OO

Objectgeoriënteerd, vaak afgekort tot OO als afkorting voor het Engelse Object-oriented, is een denkpatroon dat gebruikt wordt bij het objectgeoriënteerd programmeren en de objectgeoriënteerde opslag van data. Bij deze benadering wordt een systeem opgebouwd uit objecten.
Eenvoudig gezegd bestaat een object uit bepaalde gegevens en de programmatuur die gebruikt wordt om die gegevens te verwerken. Bij voorkeur zijn die gegevens uitsluitend te benaderen via de bijbehorende programmatuur.

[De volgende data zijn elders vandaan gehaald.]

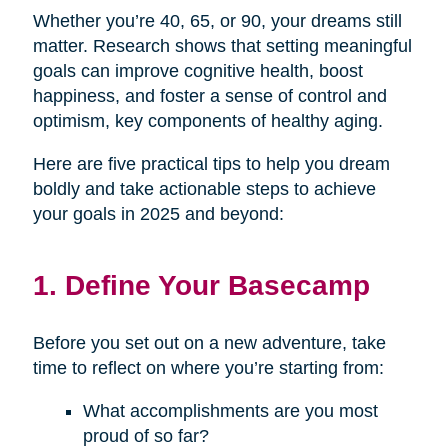
Whether you’re 40, 65, or 90, your dreams still
matter. Research shows that setting meaningful
goals can improve cognitive health, boost
happiness, and foster a sense of control and
optimism, key components of healthy aging.
Here are five practical tips to help you dream
boldly and take actionable steps to achieve
your goals in 2025 and beyond:
1. Define Your Basecamp
Before you set out on a new adventure, take
time to reflect on where you’re starting from:
What accomplishments are you most
proud of so far?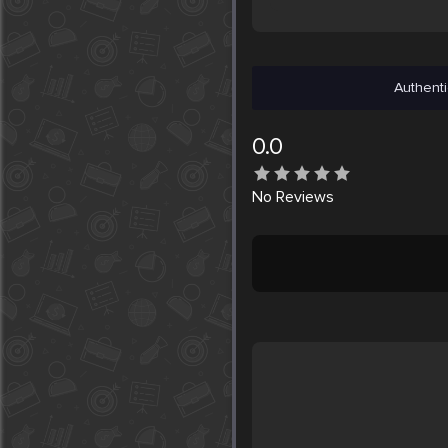
Authenti
0.0
No
Reviews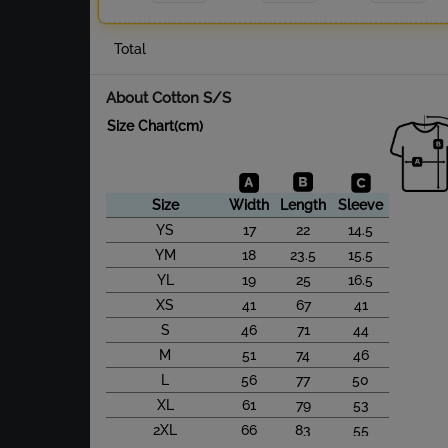
Total
About Cotton S/S
Size Chart(cm)
Size
Width
Length
Sleeve
YS
17
22
14.5
YM
18
23.5
15.5
YL
19
25
16.5
XS
41
67
41
S
46
71
44
M
51
74
46
L
56
77
50
XL
61
79
53
2XL
66
83
55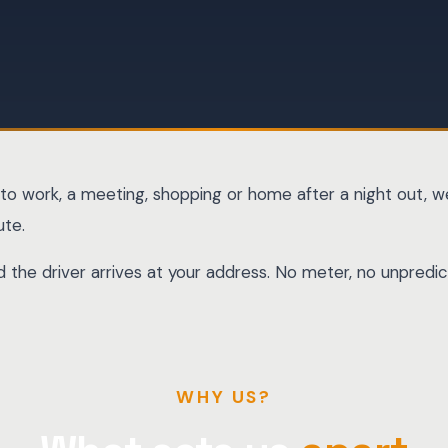
to work, a meeting, shopping or home after a night out, we
ute.
and the driver arrives at your address. No meter, no unpre
WHY US?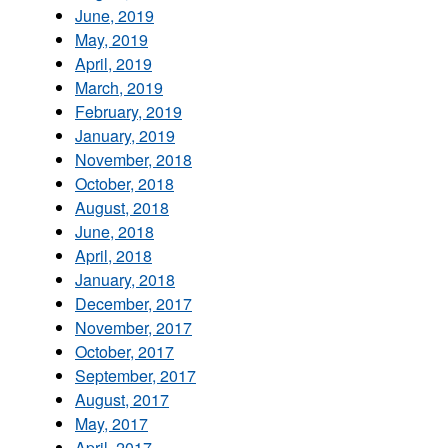
June, 2019
May, 2019
April, 2019
March, 2019
February, 2019
January, 2019
November, 2018
October, 2018
August, 2018
June, 2018
April, 2018
January, 2018
December, 2017
November, 2017
October, 2017
September, 2017
August, 2017
May, 2017
April, 2017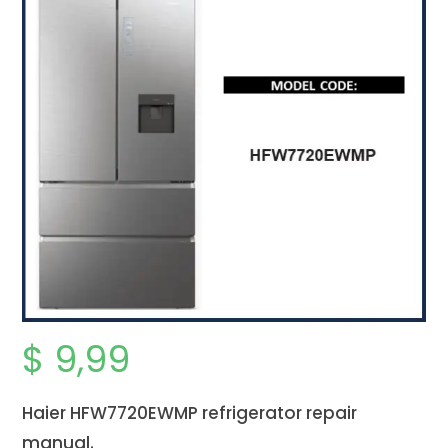
$
9,99
Haier HFW7720EWMP refrigerator repair
manual.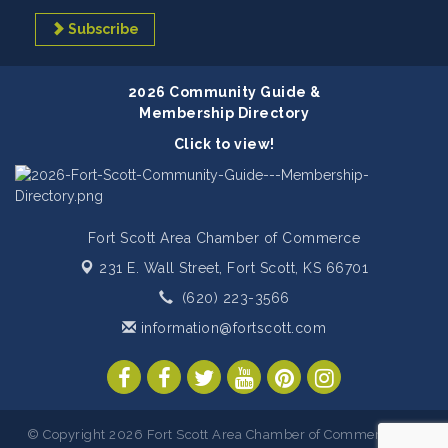
Subscribe
2026 Community Guide &
Membership Directory
Click to view!
Fort Scott Area Chamber of Commerce
231 E. Wall Street,
Fort Scott, KS 66701
(620) 223-3566
information@fortscott.com
© Copyright 2026 Fort Scott Area Chamber of Commerce. All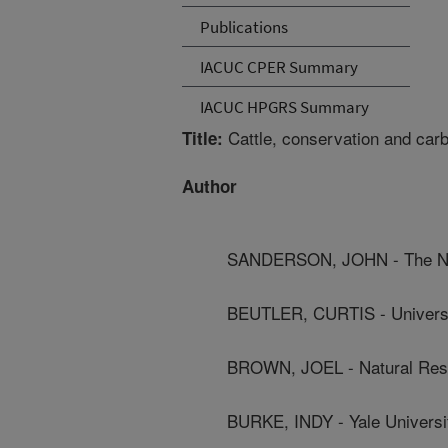
Publications
IACUC CPER Summary
IACUC HPGRS Summary
Cattle, conservation and carb
Title:
Author
SANDERSON, JOHN - The Na
BEUTLER, CURTIS - Universi
BROWN, JOEL - Natural Res
BURKE, INDY - Yale Universi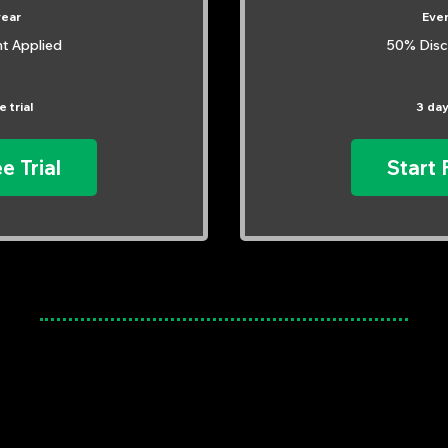
year
Eve
t Applied
50% Disc
 trial
3 day
e Trial
Start 
Meet Our Mentors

Een bestand kan bijvoorbeeld als object worden gedefinieerd, waarbij de gebruiker van het object slechts lees- en schrijfopdrachten kan geven, en interne gegevens zoals de “handle” van het bestand aan het zicht worden onttrokken. Kenmerkend voor objecten is ook dat zij in een hiërarchisch verband tot elkaar kunnen staan: zo is een invoerbestand een soort van bestand.

Objectgeoriënteerd programmeren biedt niet de mogelijkheid om een nieuw soort toepassingen te implementeren. Het dient uitsluitend om programma’s beter te structureren, met het oog op de overzichtelijkheid, herbruikbaarheid van componenten, e.d. In dat opzicht is het een logische volgende stap na de opkomst van “go-to-less”-programmeren en modulair programmeren enkele decennia eerder.
Het objectgeoriënteerde paradigma kende een opmars in het begin van de jaren 90. Vele talen ondersteunen tegenwoordig objectgeoriënteerd programmeren.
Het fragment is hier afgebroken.